Senhor das Moscas
“Mata o porco! Fura a pele! Tira o sangue!”
Na mata um grupo de garotos se reunia. Miguel com os cabelos escorrendo pela testa, encobrindo os olhos. O olhar obliterado pelo que via.
O grupo dançava ciranda, ululava um cântico insólito.
“Mata o porco! Fura a pele! Tira o sangue!”
No centro da roda uma criança, encolhida, pressionada pelo grupo. Todos portavam lanças e pungiam a carne do garoto.
“Mata o bicho! Tira a carne! Fura os olhos!”
A criança – Carlos - apenas seis anos, já tinha desistido de chorar. Sua testa lívida, olhos encharcados, naufragados. O corpo recolhido, retorcido, impelido para o chão. A boca cheia de areia, as costas riscadas. Já se encontrava em estado de prostração, uma submissão de reconhecimento de seu destino.
“Mata o bicho! Corta a pele! Tira o sangue!”
O céu observava impávido, pouco interessado no que via.

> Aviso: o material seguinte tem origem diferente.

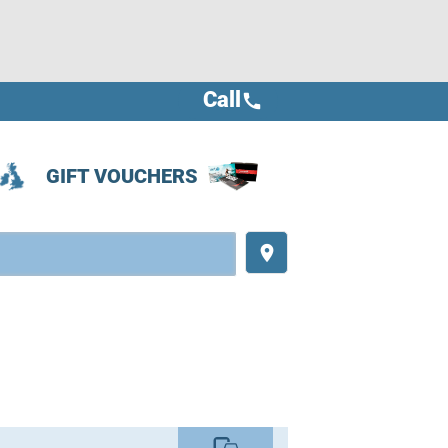
Call
call
GIFT VOUCHERS
place
commute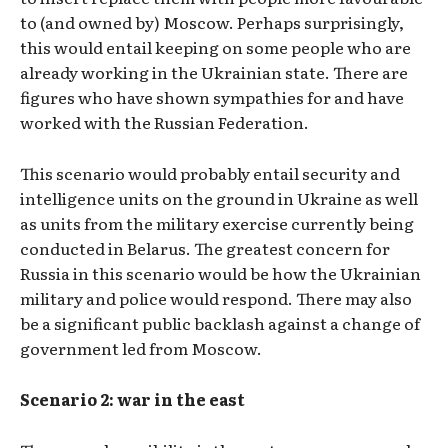
to (and owned by) Moscow. Perhaps surprisingly,
this would entail keeping on some people who are
already working in the Ukrainian state. There are
figures who have shown sympathies for and have
worked with the Russian Federation.
This scenario would probably entail security and
intelligence units on the ground in Ukraine as well
as units from the military exercise currently being
conducted in Belarus. The greatest concern for
Russia in this scenario would be how the Ukrainian
military and police would respond. There may also
be a significant public backlash against a change of
government led from Moscow.
Scenario 2: war in the east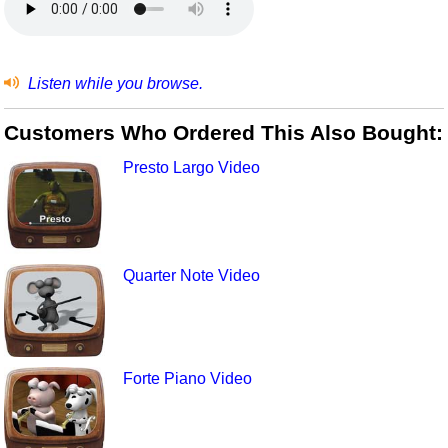
Listen while you browse.
Customers Who Ordered This Also Bought:
Presto Largo Video
Quarter Note Video
Forte Piano Video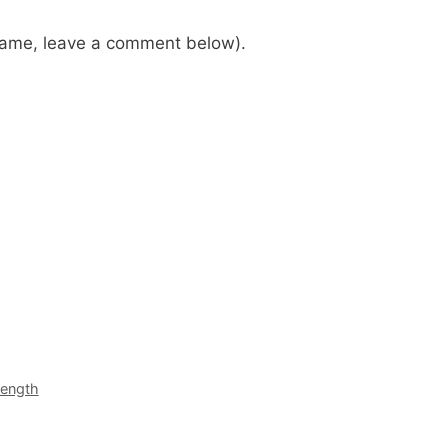
 name, leave a comment below).
rength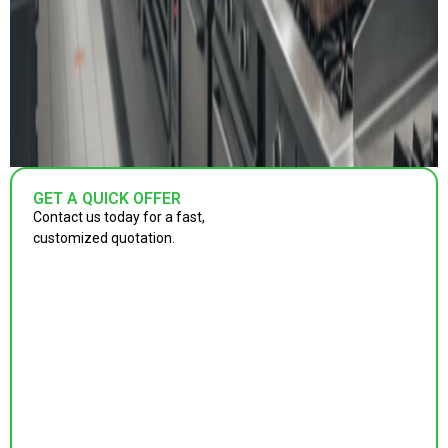
GET A QUICK OFFER
Contact us today for a fast,
customized quotation.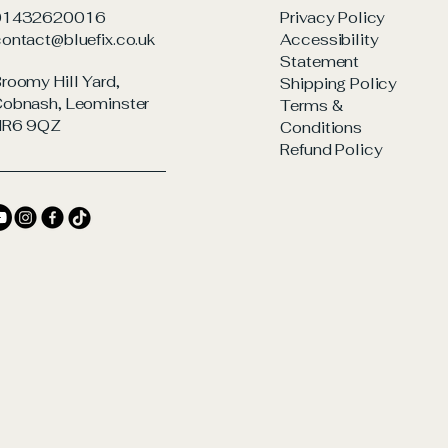
01432620016
Privacy Policy
ontact@bluefix.co.uk
Accessibility
Statement
roomy Hill Yard,
Shipping Policy
obnash, Leominster
Terms &
HR6 9QZ
Conditions
Refund Policy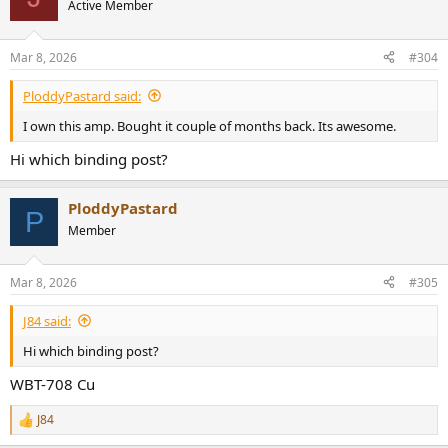
t
Active Member
i
o
n
Mar 8, 2026
#304
s
:
PloddyPastard said:
I own this amp. Bought it couple of months back. Its awesome.
Hi which binding post?
PloddyPastard
P
Member
Mar 8, 2026
#305
J84 said:
Hi which binding post?
WBT-708 Cu
J84
R
e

“Mata o homem! Tira a pele! Arranca os olhos!”
Carlos era um ponto amorfo, desvanecido. Podendo ser confundido com a areia: lisa, branca, fina; vermelha. As crianças foram perdendo o interesse. Miguel disse:
--- Cansei de brincar disso!
“Mata o homem! Tira os braços! Fura a carne!”

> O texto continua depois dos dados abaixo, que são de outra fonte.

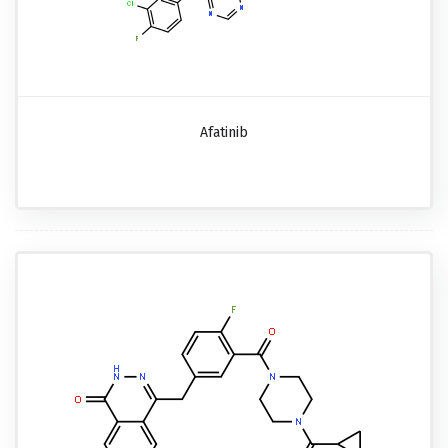
Afatinib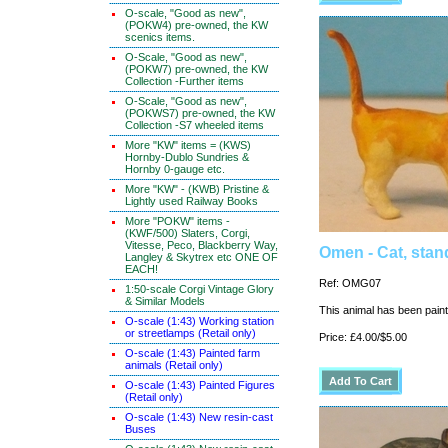
O-scale, "Good as new",
(POKW4) pre-owned, the KW
scenics items.
O-Scale, "Good as new",
(POKW7) pre-owned, the KW
Collection -Further items
O-Scale, "Good as new",
(POKWS7) pre-owned, the KW
Collection -S7 wheeled items
More "KW" items = (KWS)
Hornby-Dublo Sundries &
Hornby 0-gauge etc.
More "KW" - (KWB) Pristine &
Lightly used Railway Books
More "POKW" items -
(KWF/500) Slaters, Corgi,
Vitesse, Peco, Blackberry Way,
Omen - Cat, stan
Langley & Skytrex etc ONE OF
EACH!
Ref: OMG07
1:50-scale Corgi Vintage Glory
& Similar Models
This animal has been painte
O-scale (1:43) Working station
or streetlamps (Retail only)
Price: £4.00/$5.00
O-scale (1:43) Painted farm
animals (Retail only)
O-scale (1:43) Painted Figures
(Retail only)
O-scale (1:43) New resin-cast
Buses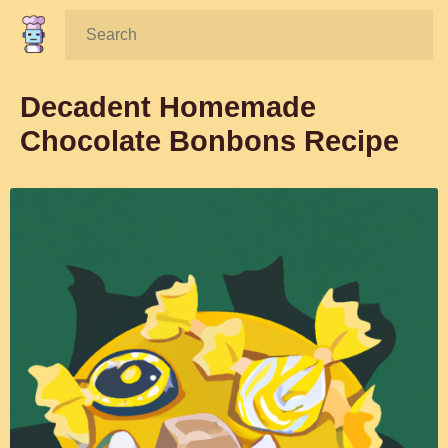
Search:
Decadent Homemade
Chocolate Bonbons Recipe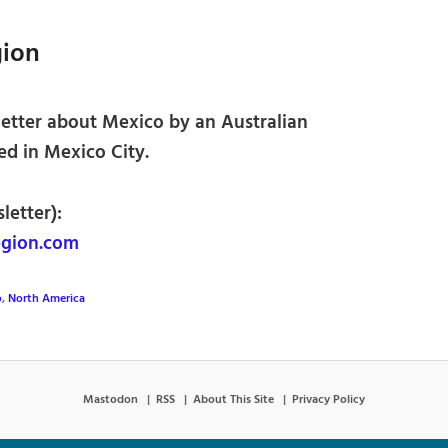
gion
etter about Mexico by an Australian
ed in Mexico City.
letter):
gion.com
o
,
North America
Mastodon
RSS
About This Site
Privacy Policy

Todos se afastaram. Agora estavam correndo, pulando na água. Marcando a terra com seus passos ansiosos. O ar reassumiu um tom de normalidade.
Se não fosse a areia degenerada - esta que agora abraçava o corpo de Carlos, e sorvia seu sangue - poderíamos dizer que esta cena jamais acontecera.
Os meninos se espalhavam, o sol corria para trás de uma montanha, adquirindo aquele tom dourado/alaranjado, pintando de ouro a pele dos garotos, tingindo de alvorecer seus cabelos desgrenhados.
O vento soprava na noite iminente.
“Mata o homem! Come as vísceras! Bebe o sangue!”